Kristen’s symptoms began with some seizure-like activity, but then she developed numbness and tingling in her feet, legs, and hands. She went through several misdiagnoses before her doctors finally came to the conclusion that she, like her sister, had MS.
“When I got the firm diagnosis I was happy to have something concrete, but had my concerns too,” Kristen said. “I know what I had watched my sister go through, and was mentally preparing for everything.”

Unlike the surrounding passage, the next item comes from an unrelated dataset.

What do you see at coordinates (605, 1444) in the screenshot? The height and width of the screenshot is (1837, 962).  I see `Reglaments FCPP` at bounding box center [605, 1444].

However, in Kristen’s case, the MS symptoms have been somewhat milder, and she has been able to continue working at not only her full-time job as a supervisor at Clarion County 9-1-1 Center, but also her volunteer positions as an EMT with Knox Area Ambulance Service and Knox Volunteer Fire Company, as well as her position as the Local Emergency Management Coordinator (LEMC) for Salem Township, Elk Township, and Knox Borough, and even received a Keystone Emergency Management Association (KEMA) Municipal Coordinator Award last year.

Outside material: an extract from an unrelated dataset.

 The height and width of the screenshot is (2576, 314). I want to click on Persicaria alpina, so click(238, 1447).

While her condition hasn’t prevented her from continuing in all of her position, she notes it does sometimes create some limitations and other issues.
“I fatigue quicker now and falls are common. At times memory can be an issue, but thankfully that has never affected me in my careers,” she said. “I am not sure what I would do if I was unable to work. I am still blessed that I can work.”
Considering the vast difference between her experience with MS and her sister’s experience with MS, Kristen is also very aware of how diverse a condition it is.
“MS is a snowflake disease. No two cases are the same.”
She also noted that MS is also often an invisible disease, which can make people less understanding about the difficulty it can cause those living with it.
“To the normal person we may look fine, but we are truly sick. When we say we are hurt or tired, please don’t make comments like ‘you are always tired,’ or ‘you are always sick,’ or ‘it is always about your MS.’ Have patience with us. Educate yourselves. We are not contagious.”
(This is the third article of a series of articles in honor of Multiple Sclerosis Awareness Month.)